Jean-René Bernadeau is facing a race against time to secure the future of the Europcar team. The car rental company’s sponsorship of the French Pro Continental team runs out at the end of 2015 and they announced at the end of last year that they won't be renewing.
This has left Bernaudeau struggling to find a sponsorship deal that would prevent the team from folding and riders and staff finding themselves out of work. With interest in cycling at its peak during the Tour de France, the manager and former rider is currently in negotiations but riders will understandably be getting twitchy and may be thinking about trying to secure a deal elsewhere.
L’Equipe reported that Bernaudeau has asked his riders to allow him two weeks to find a deal, after which they are free to sign contracts with other teams.
“I have never lied, I have contacts and plenty of meetings. I’m going to Paris on Wednesday for two days. I’m not messing them around, I tell them the truth. I’m not going to Paris to see the Eiffel Tower," said Bernaudeau in an interview with RMC Sport.
"I know I have some good avenues. I know I could have signed something three weeks ago, but that came to nothing. But today I am sure of what I am offering; I know that there is interest. The Tour de France also raises interest."
The team developed from the Vendée U amateur set-up and entered the professional ranks in 2000 as Bonjour. Europcar took over as the main financial backer after its previous title sponsor Bouygues Telecom pulled out at the end of the 2010 season and the team jumped up to WorldTour level for a year in 2014.
“I need 5,5 million euros to cover my budget," continued Bernaudeau. "We have a team which, when things aren’t going so well and we are having less success, is still there nonetheless. We embrace victory. Our Tours de France are good, more or less in line with the exploits of 2011 and 2012. We have had two jerseys in Paris and five stage wins in five years."

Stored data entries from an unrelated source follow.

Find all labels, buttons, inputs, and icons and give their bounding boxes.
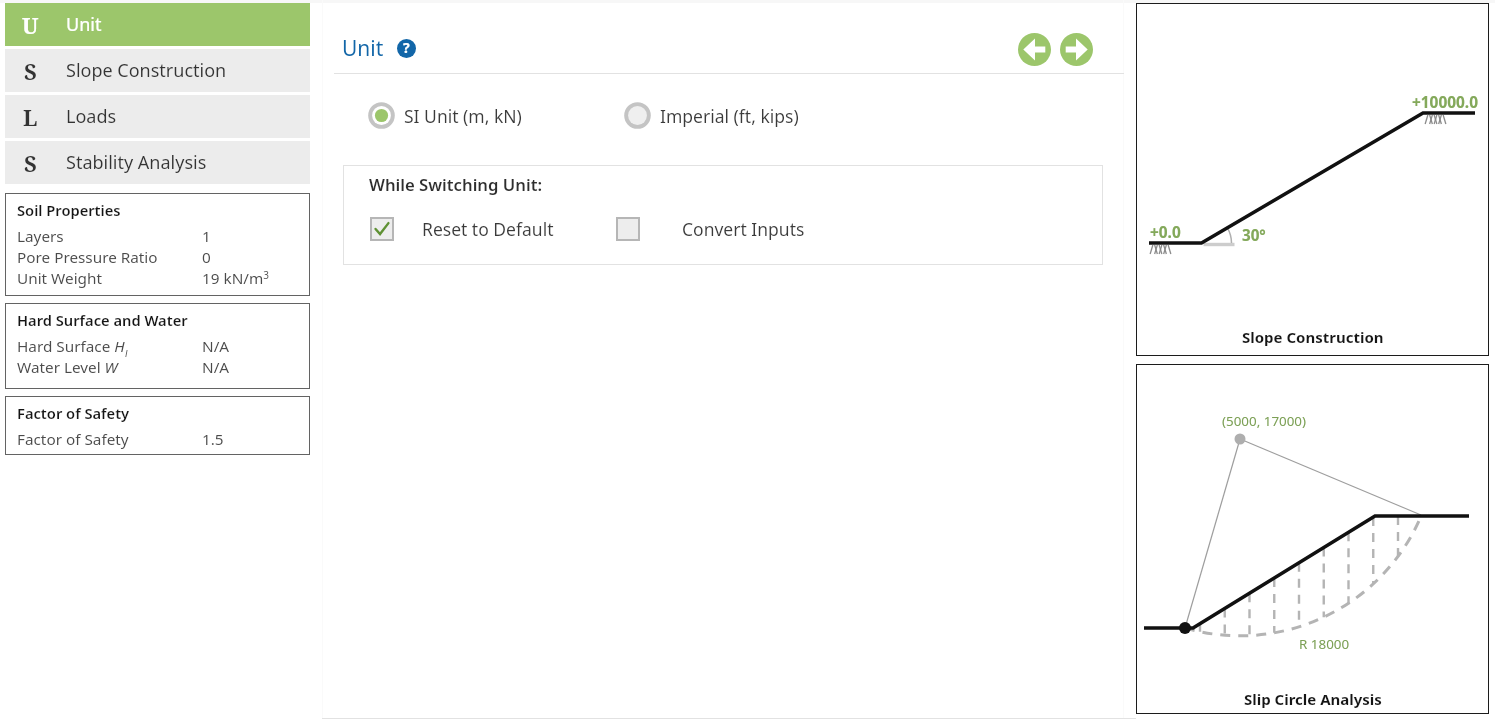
staticText: 30° [1242,225,1266,246]
staticText: Unit Weight [17,268,102,289]
button[interactable]: U [5,3,310,46]
staticText: Hard Surface and Water [17,310,188,330]
staticText: 1.5 [202,429,224,450]
staticText: L [23,102,38,132]
staticText: R 18000 [1299,635,1350,653]
button[interactable]: Factor of Safety [5,396,310,455]
staticText: Slip Circle Analysis [1244,689,1382,709]
staticText: Pore Pressure Ratio [17,247,158,268]
staticText: Reset to Default [422,217,554,241]
staticText: Soil Properties [17,200,121,220]
staticText: U [22,10,39,40]
staticText: Unit [342,34,384,63]
staticText: ? [403,38,410,57]
staticText: Layers [17,226,64,247]
button[interactable]: S [5,141,310,184]
button[interactable]: SI Unit (m, kN) [368,102,522,129]
staticText: Stability Analysis [66,150,207,175]
staticText: S [24,56,37,86]
staticText: N/A [202,357,230,378]
staticText: Unit [66,12,102,37]
staticText: Factor of Safety [17,403,130,423]
staticText: S [24,148,37,178]
staticText: Water Level W [17,357,118,378]
button[interactable]: L [5,95,310,138]
staticText: Imperial (ft, kips) [660,104,799,128]
staticText: Convert Inputs [682,217,805,241]
staticText: Slope Construction [1242,327,1384,347]
staticText: 0 [202,247,211,268]
button[interactable]: Hard Surface and Water [5,303,310,389]
button[interactable]: Help [397,39,416,58]
button[interactable]: Convert Inputs [616,217,805,241]
staticText: +0.0 [1150,222,1181,243]
staticText: 19 kN/m3 [202,268,269,289]
staticText: N/A [202,336,230,357]
staticText: Slope Construction [66,58,227,83]
button[interactable]: Reset to Default [370,217,554,241]
staticText: Hard Surface HL [17,336,130,357]
button[interactable]: Imperial (ft, kips) [624,102,799,129]
staticText: 1 [202,226,211,247]
staticText: SI Unit (m, kN) [404,104,522,128]
button[interactable]: Soil Properties [5,193,310,296]
staticText: (5000, 17000) [1222,412,1307,430]
staticText: While Switching Unit: [369,173,543,196]
staticText: Factor of Safety [17,429,129,450]
button[interactable]: Next [1060,33,1093,66]
staticText: Loads [66,104,117,129]
staticText: +10000.0 [1412,92,1478,113]
button[interactable]: Previous [1018,33,1051,66]
button[interactable]: S [5,49,310,92]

It has been reported that Bryan Coquard could join IAM Cycling for 2016, though no signings can become official before the window opens on August 1. As teams snap up riders and fill their rosters, there may come a point, if it hasn’t been reached already, where Europcar riders lose faith and pragmatism becomes the priority. Bernaudeau insists his riders are faithful at this point in time and that while it would be disappointing if one or two were to jump ship, it wouldn’t be the end of the world.
“They have confidence in me, I have confidence in them. I say to them: ‘first of all, your performances are your assets but don’t forget those who work in the background - thanks to them, you will be able to have a big market value'. So I do my job, they do theirs and then we let things play out. If a rider leaves without warning me I’d maybe have the feeling that I was wrong about them.
“It’s not just the professional team that’s in danger but the whole system I’ve created with it, made up of around 100 people. It’s not going to change my life if there are one or two departures.